Glioblastoma remains the most lethal common primary brain tumor in adults with limited therapeutic options. TIC10/ONC201, a first-in-class imipridone we discovered, achieved meaningful therapeutic effects in phase I/II trials in patients with diffuse gliomas harboring H3K27M mutations, and currently the drug is in randomized phase III testing (ACTION trial;NCT05580562). ONC201 targets mitochondrial protease ClpP to disrupt oxidative phosphorylation and trigger the integrated stress response (ISR), TRAIL/DR5, and tumor cell death. We hypothesized that ONC201 and its analogue ONC206 synergize with temozolomide (TMZ) and ionizing radiation (IR), standard-of-care glioblastoma therapies.

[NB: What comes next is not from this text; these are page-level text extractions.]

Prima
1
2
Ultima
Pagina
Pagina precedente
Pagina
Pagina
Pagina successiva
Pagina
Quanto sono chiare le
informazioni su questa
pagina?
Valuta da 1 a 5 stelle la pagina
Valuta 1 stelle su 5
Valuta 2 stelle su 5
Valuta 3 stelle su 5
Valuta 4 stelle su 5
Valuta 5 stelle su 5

ONC201 enhances TMZ or IR-induced apoptosis, and cytotoxicity. ClpP-silencing suppresses ONC201-induced cytotoxicity but not TMZ or RT. Both ONC201 and ONC206 reduce expression of TMZ-resistance mediator MGMT. Suppression of MGMT protein was observed in H3K27M-mutated DIPG cell lines following treatment with ONC201 or ONC206 with or without TMZ. Cytokine profiling indicates distinct ONC201 alterations relative to TMZ suggesting distinct anti-tumor immune mechanisms. Triple IR+TMZ+ONC201 (ITR) therapy prolongs median survival to 123 days with a tail on survival curve (3-of-7 mice alive beyond 200-days) in an orthotopic U251 GBM model versus ONC201 (44-days; p=0.000197), IR (63-days; p=0.0012), TMZ (78-days; p=0.0354), ONC201+IR (55-days; p=0.0004), ONC201+TMZ (80-days; p=0.0041) and IR+TMZ (103-days; p>0.05). By 231-days, the only surviving mice were in IRT group. Our results support investigation of ONC201/ONC206 in combination with TMZ and IR (ITR) in GBM or H3K27M mutated diffuse glioma therapy.